COMPON

Workshop “Comparing Climate Change Policy Networks”

22 - 25 October 2019, University of Bern, Switzerland

Organizers on behalf of www.compon.org

Marlene Kammerer, University of Bern, Switzerland and Anna Kukkonen, University of Helsinki, Finland

Program

Scope

The 2019 Comparing Climate Change Policy Networks (COMPON, compon.org) workshop gathers junior and senior researchers from different countries. The purpose is to deliberate methodologies, data collection, future research collaborations, and the future development of the common COMPON project (www.compon.org) which is currently spanning >20 countries.

The main objective of this project is to strengthen collaboration between COMPON researchers and to evolve the COMPON project. The COMPON project is an international project that exists since 2007 and its focus lies on investigating and comparing the different national social and policy responses to mitigate climate change.

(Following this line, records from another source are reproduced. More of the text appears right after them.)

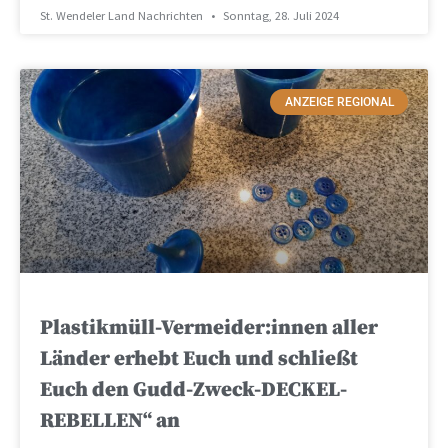
St. Wendeler Land Nachrichten
Sonntag, 28. Juli 2024
ANZEIGE REGIONAL
Plastikmüll-Vermeider:innen aller
Länder erhebt Euch und schließt
Euch den Gudd-Zweck-DECKEL-
REBELLEN“ an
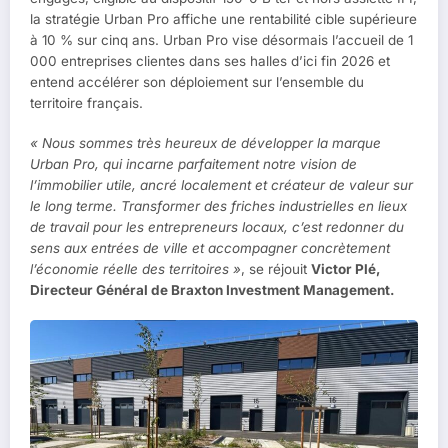
la stratégie Urban Pro affiche une rentabilité cible supérieure
à 10 % sur cinq ans. Urban Pro vise désormais l’accueil de 1
000 entreprises clientes dans ses halles d’ici fin 2026 et
entend accélérer son déploiement sur l’ensemble du
territoire français.
« Nous sommes très heureux de développer la marque
Urban Pro, qui incarne parfaitement notre vision de
l’immobilier utile, ancré localement et créateur de valeur sur
le long terme. Transformer des friches industrielles en lieux
de travail pour les entrepreneurs locaux, c’est redonner du
sens aux entrées de ville et accompagner concrètement
l’économie réelle des territoires »
, se réjouit
Victor Plé,
Directeur Général de Braxton Investment Management.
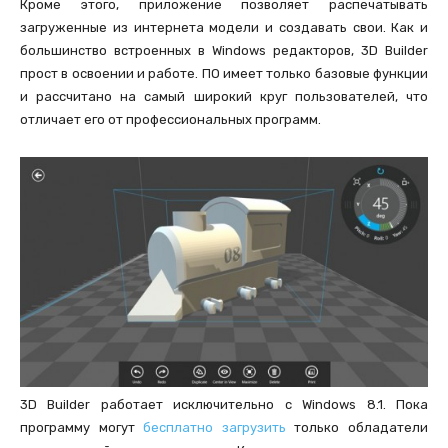
Кроме этого, приложение позволяет распечатывать
загруженные из интернета модели и создавать свои. Как и
большинство встроенных в Windows редакторов, 3D Builder
прост в освоении и работе. ПО имеет только базовые функции
и рассчитано на самый широкий круг пользователей, что
отличает его от профессиональных программ.
3D Builder работает исключительно с Windows 8.1. Пока
программу могут
бесплатно загрузить
только обладатели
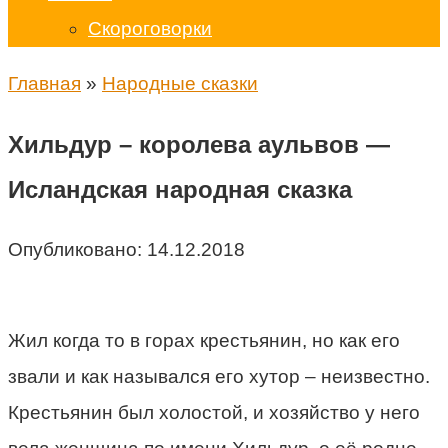
Скороговорки
Главная
»
Народные сказки
Хильдур – королева аульвов —
Исландская народная сказка
Опубликовано:
14.12.2018
Жил когда то в горах крестьянин, но как его
звали и как назывался его хутор – неизвестно.
Крестьянин был холостой, и хозяйство у него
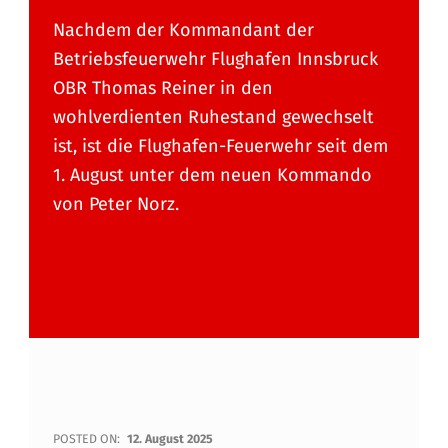
Nachdem der Kommandant der
Betriebsfeuerwehr Flughafen Innsbruck
OBR Thomas Reiner in den
wohlverdienten Ruhestand gewechselt
ist, ist die Flughafen-Feuerwehr seit dem
1. August unter dem neuen Kommando
von Peter Norz.
K
POSTED ON:
12. August 2025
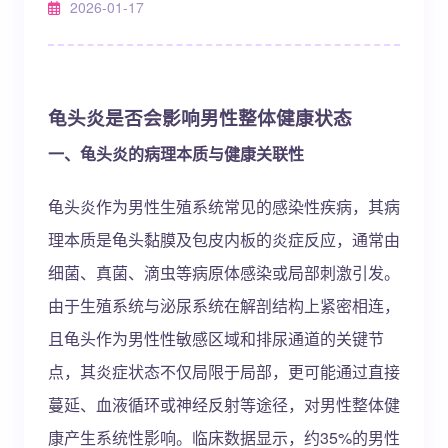
2026-01-17
龟头炎是否会影响男性整体健康状态
一、龟头炎的病理本质与健康关联性
龟头炎作为男性生殖系统常见的感染性疾病，其病
理本质是龟头黏膜及包皮内板的炎症反应，通常由
细菌、真菌、滴虫等病原体感染或局部刺激引发。
由于生殖系统与泌尿系统在解剖结构上紧密相连，
且龟头作为男性性敏感区域和排尿通道的关键节
点，其炎症状态不仅局限于局部，更可能通过直接
蔓延、血液循环或神经反射等途径，对男性整体健
康产生系统性影响。临床数据显示，约35%的男性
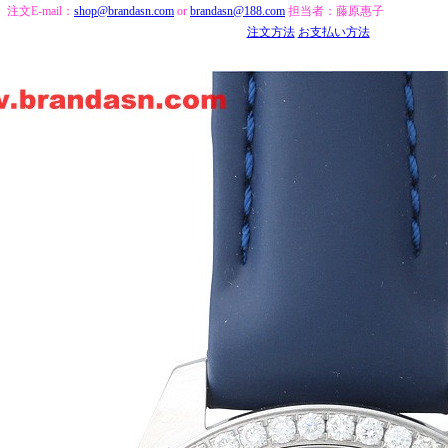
注文E-mail：
shop@brandasn.com
or
brandasn@188.com
担当者：藤原惠子
注文方法
お支払い方法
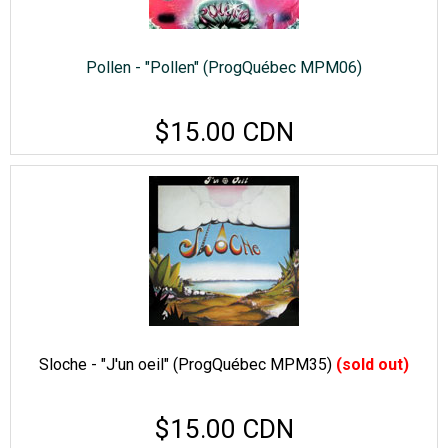
Pollen - "Pollen" (ProgQuébec MPM06)
$15.00 CDN
Sloche - "J'un oeil" (ProgQuébec MPM35)
(sold out)
$15.00 CDN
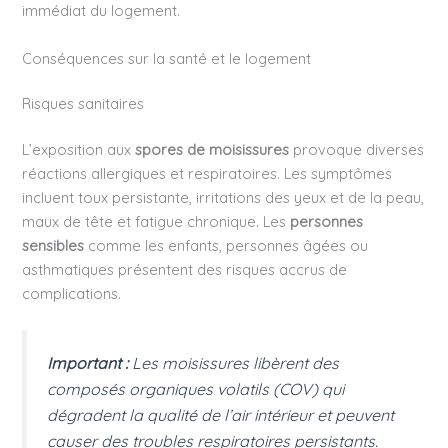
immédiat du logement.
Conséquences sur la santé et le logement
Risques sanitaires
L’exposition aux
spores de moisissures
provoque diverses
réactions allergiques et respiratoires. Les symptômes
incluent toux persistante, irritations des yeux et de la peau,
maux de tête et fatigue chronique. Les
personnes
sensibles
comme les enfants, personnes âgées ou
asthmatiques présentent des risques accrus de
complications.
Important :
Les moisissures libèrent des
composés organiques volatils (COV) qui
dégradent la qualité de l’air intérieur et peuvent
causer des troubles respiratoires persistants.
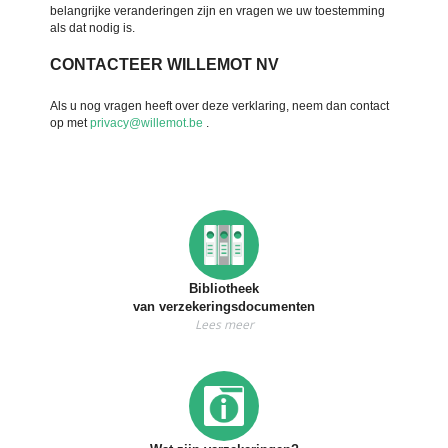
belangrijke veranderingen zijn en vragen we uw toestemming
als dat nodig is.
CONTACTEER WILLEMOT NV
Als u nog vragen heeft over deze verklaring, neem dan contact
op met
privacy@willemot.be
.
Bibliotheek
van verzekeringsdocumenten
Lees meer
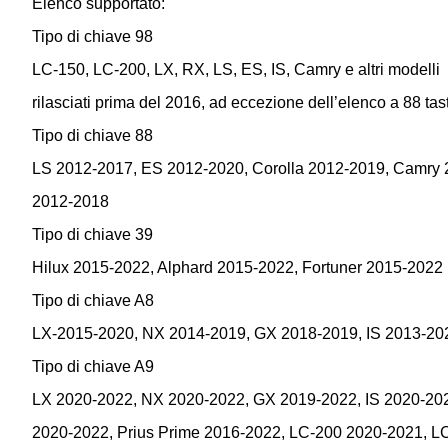
Elenco supportato:
Tipo di chiave 98
LC-150, LC-200, LX, RX, LS, ES, IS, Camry e altri modelli
rilasciati prima del 2016, ad eccezione dell’elenco a 88 tast
Tipo di chiave 88
LS 2012-2017, ES 2012-2020, Corolla 2012-2019, Camry 2
2012-2018
Tipo di chiave 39
Hilux 2015-2022, Alphard 2015-2022, Fortuner 2015-2022
Tipo di chiave A8
LX-2015-2020, NX 2014-2019, GX 2018-2019, IS 2013-20
Tipo di chiave A9
LX 2020-2022, NX 2020-2022, GX 2019-2022, IS 2020-20
2020-2022, Prius Prime 2016-2022, LC-200 2020-2021, L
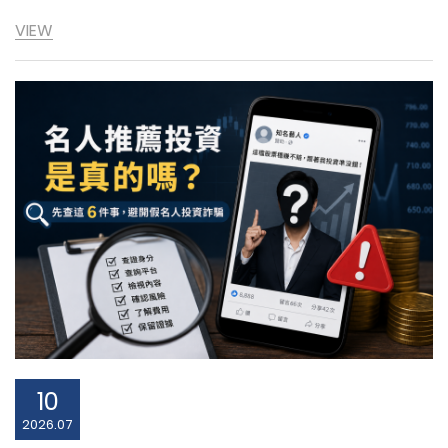
VIEW
10
2026.07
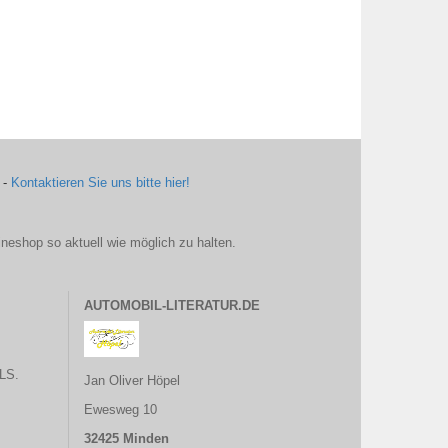
 -
Kontaktieren Sie uns bitte hier!
ineshop so aktuell wie möglich zu halten.
AUTOMOBIL-LITERATUR.DE
LS.
Jan Oliver Höpel
Ewesweg 10
32425 Minden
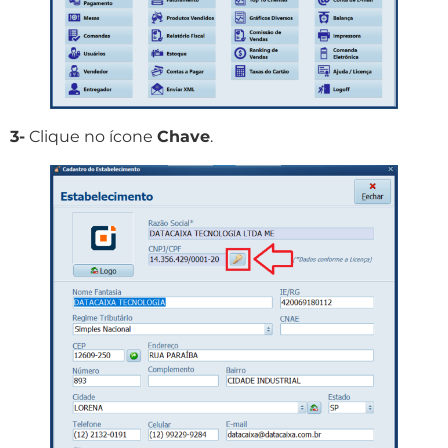
3-
Clique no ícone
Chave
.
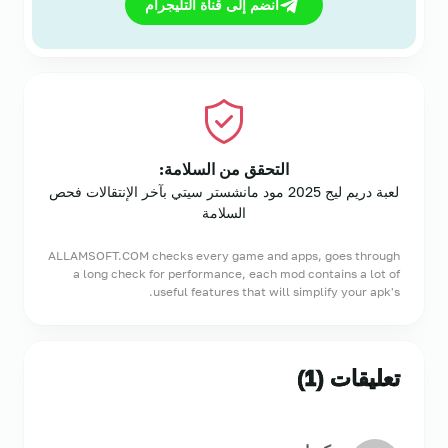
انضم إلى قناة التليجرام
التحقق من السلامة:
لعبة دريم ليج 2025 مود مانشستر سيتي بآخر الإنتقالات فحص
السلامة
ALLAMSOFT.COM checks every game and apps, goes through
a long check for performance, each mod contains a lot of
useful features that will simplify your apk's.
تعليقات (1)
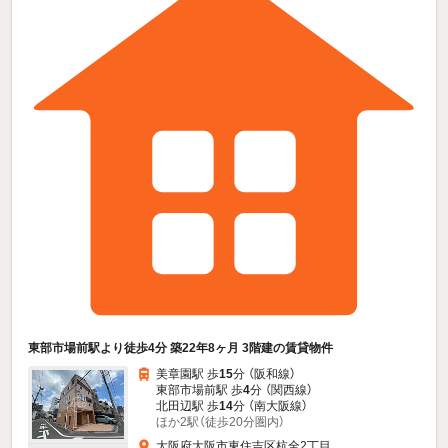
東部市場前駅より徒歩4分 築22年8ヶ月 3階建の賃貸物件
美章園駅 歩
15
分 （阪和線）
東部市場前駅 歩
4
分 （関西線）
北田辺駅 歩
14
分 （南大阪線）
ほか2駅（徒歩20分圏内）
大阪府大阪市東住吉区杭全2丁目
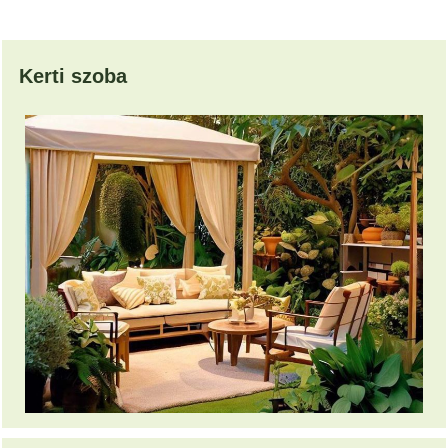
Kerti szoba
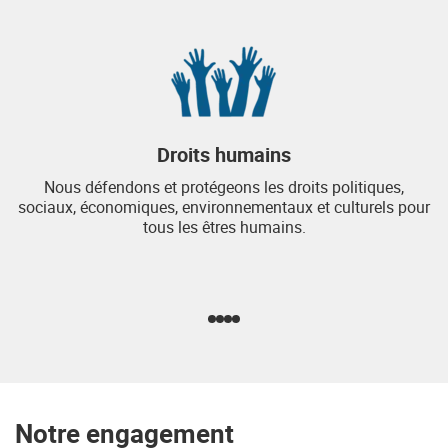
Droits humains
Nous défendons et protégeons les droits politiques,
sociaux, économiques, environnementaux et culturels pour
tous les êtres humains.
Notre engagement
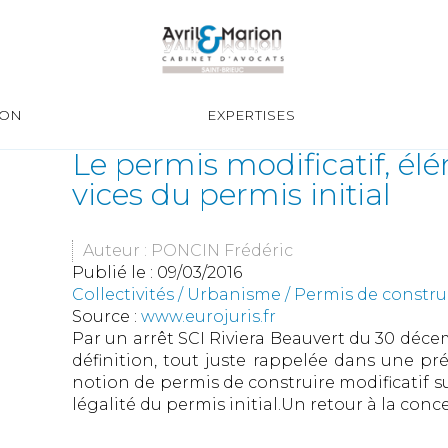
ION
EXPERTISES
Le permis modificatif, él
vices du permis initial
Auteur : PONCIN Frédéric
Publié le :
09/03/2016
Collectivités
/
Urbanisme
/
Permis de constr
Source :
www.eurojuris.fr
Par un arrêt SCI Riviera Beauvert du 30 décemb
définition, tout juste rappelée dans une pré
notion de permis de construire modificatif sus
légalité du permis initial.Un retour à la conc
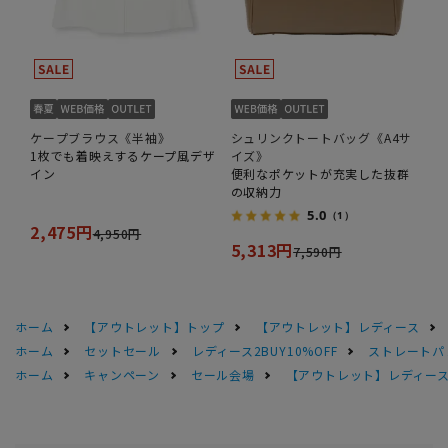
ケープブラウス《半袖》
シュリンクトートバッグ《A4サ
1枚でも着映えするケープ風デザ
イズ》
イン
便利なポケットが充実した抜群
の収納力
5.0
（1）
2,475円
4,950円
5,313円
7,590円
ホーム
【アウトレット】トップ
【アウトレット】レディース
ホーム
セットセール
レディース2BUY10%OFF
ストレートパ
ホーム
キャンペーン
セール会場
【アウトレット】レディース 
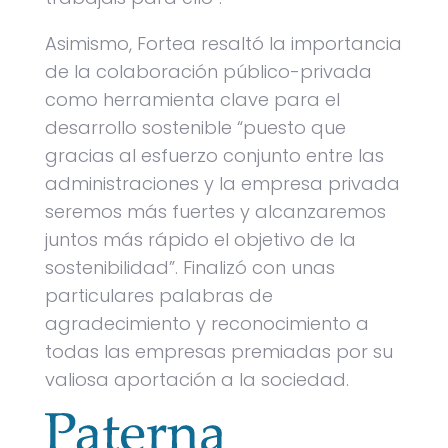
Asimismo, Fortea resaltó la importancia
de la colaboración público-privada
como herramienta clave para el
desarrollo sostenible “puesto que
gracias al esfuerzo conjunto entre las
administraciones y la empresa privada
seremos más fuertes y alcanzaremos
juntos más rápido el objetivo de la
sostenibilidad”. Finalizó con unas
particulares palabras de
agradecimiento y reconocimiento a
todas las empresas premiadas por su
valiosa aportación a la sociedad.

The first objective of this workshop includes updates on each country teams’ work progress, exchange of ideas, and best practices in the analysis of climate policy networks, and planning for new collaborations between COMPON researchers. The second objective includes identifying strengths and weaknesses in the project, such as in methodologies and data collection practices, and planning for the future, such as how to raise awareness about the COMPON project and expand it to include new countries. The third objective is to coordinate new data collection rounds planned in the next couple of years in particular by the Swiss, Finish, and Japanese COMPON teams to ensure that the collected data will be comparable across countries. The fourth objective is to get to know new and interested junior and senior researches (PhDs/early Postdocs/ Senior researches) from around the world, working with climate policy networks and to evaluate potential collaborations.

Program parallell workshops

Registration and participation

The call for papers to the COMPON workshop has been closed on 15th July 2019.